• [Work to be completed]
Below are some records. Copy every line in them that holds "adapter".

Record extracts below:

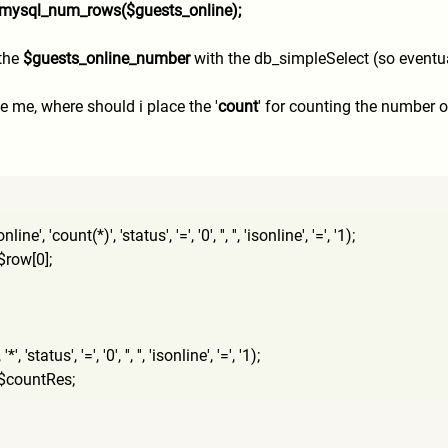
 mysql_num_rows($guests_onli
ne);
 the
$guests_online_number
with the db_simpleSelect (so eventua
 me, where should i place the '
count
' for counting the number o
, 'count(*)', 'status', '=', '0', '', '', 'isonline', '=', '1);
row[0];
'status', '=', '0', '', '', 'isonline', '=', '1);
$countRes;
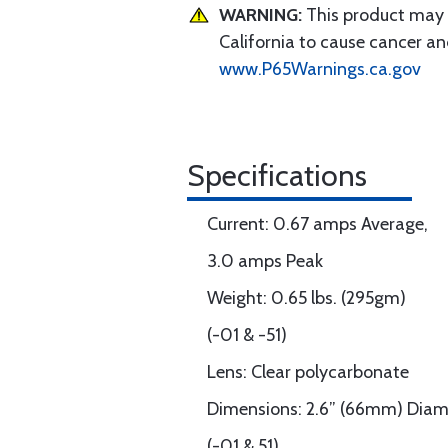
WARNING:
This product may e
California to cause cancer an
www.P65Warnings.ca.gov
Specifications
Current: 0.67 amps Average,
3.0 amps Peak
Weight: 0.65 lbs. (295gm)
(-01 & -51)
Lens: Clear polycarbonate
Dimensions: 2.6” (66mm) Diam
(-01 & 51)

End of Record extracts.
Record extracts below:

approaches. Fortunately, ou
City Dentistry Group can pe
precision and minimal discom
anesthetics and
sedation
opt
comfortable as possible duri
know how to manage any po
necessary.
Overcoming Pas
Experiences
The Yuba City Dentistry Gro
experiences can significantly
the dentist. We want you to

End of Record extracts.
Record extracts below:

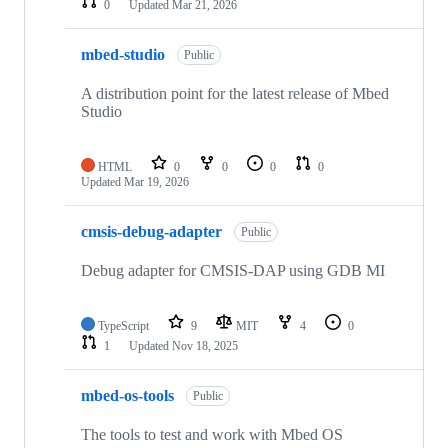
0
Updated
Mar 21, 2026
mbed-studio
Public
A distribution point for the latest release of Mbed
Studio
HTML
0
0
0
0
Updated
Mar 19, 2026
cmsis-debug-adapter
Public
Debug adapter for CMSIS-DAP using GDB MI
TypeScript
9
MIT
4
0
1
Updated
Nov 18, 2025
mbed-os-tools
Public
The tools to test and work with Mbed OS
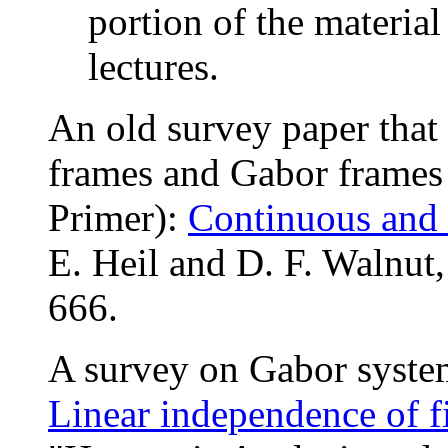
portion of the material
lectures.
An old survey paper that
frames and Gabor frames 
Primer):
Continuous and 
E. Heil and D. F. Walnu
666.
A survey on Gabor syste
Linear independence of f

End of Record extracts.

• [Response to this exercise]
cmsis-debug-adapter
Debug adapter for CMSIS-DAP using GDB MI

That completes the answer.